WORK INSTRUCTIONS => Please take the lines from the one holding "юбилейный тур к" through the one holding "выступление, на котором" in the data below and copy them exactly.

BEGIN STUDY MATERIAL

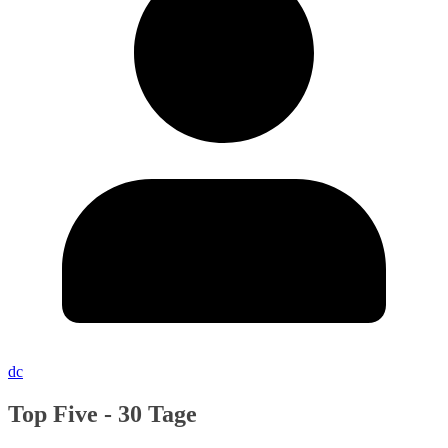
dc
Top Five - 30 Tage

END STUDY MATERIAL
BEGIN STUDY MATERIAL

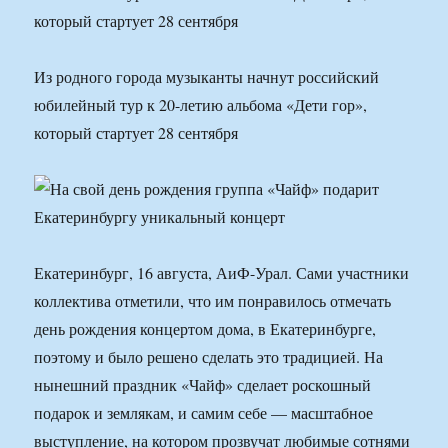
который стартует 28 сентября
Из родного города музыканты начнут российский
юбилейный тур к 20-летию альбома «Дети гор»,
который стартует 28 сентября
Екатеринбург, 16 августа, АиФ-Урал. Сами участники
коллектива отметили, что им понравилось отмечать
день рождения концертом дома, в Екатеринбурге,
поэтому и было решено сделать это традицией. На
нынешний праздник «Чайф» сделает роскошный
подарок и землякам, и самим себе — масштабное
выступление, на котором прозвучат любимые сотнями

END STUDY MATERIAL
BEGIN STUDY MATERIAL

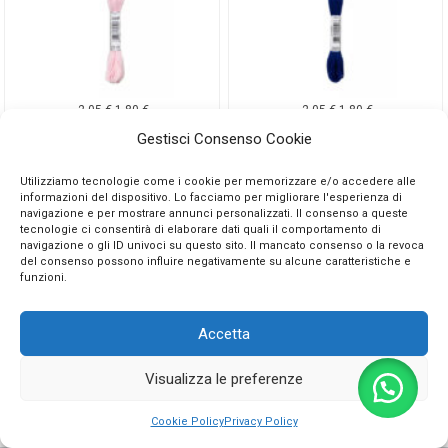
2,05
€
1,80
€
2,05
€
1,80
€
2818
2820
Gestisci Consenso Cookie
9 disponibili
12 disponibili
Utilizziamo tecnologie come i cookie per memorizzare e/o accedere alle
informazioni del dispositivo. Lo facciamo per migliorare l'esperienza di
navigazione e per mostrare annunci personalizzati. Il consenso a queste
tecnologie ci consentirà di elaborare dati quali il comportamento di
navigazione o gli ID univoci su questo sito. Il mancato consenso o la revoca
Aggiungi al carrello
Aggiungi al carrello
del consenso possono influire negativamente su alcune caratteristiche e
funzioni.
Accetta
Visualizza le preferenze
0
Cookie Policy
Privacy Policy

END STUDY MATERIAL

THE COMPLETED TASK =>
юбилейный тур к 20-летию альбома «Дети гор»,
который стартует 28 сентября
Екатеринбург, 16 августа, АиФ-Урал. Сами участники
коллектива отметили, что им понравилось отмечать
день рождения концертом дома, в Екатеринбурге,
поэтому и было решено сделать это традицией. На
нынешний праздник «Чайф» сделает роскошный
подарок и землякам, и самим себе — масштабное
выступление, на котором прозвучат любимые сотнями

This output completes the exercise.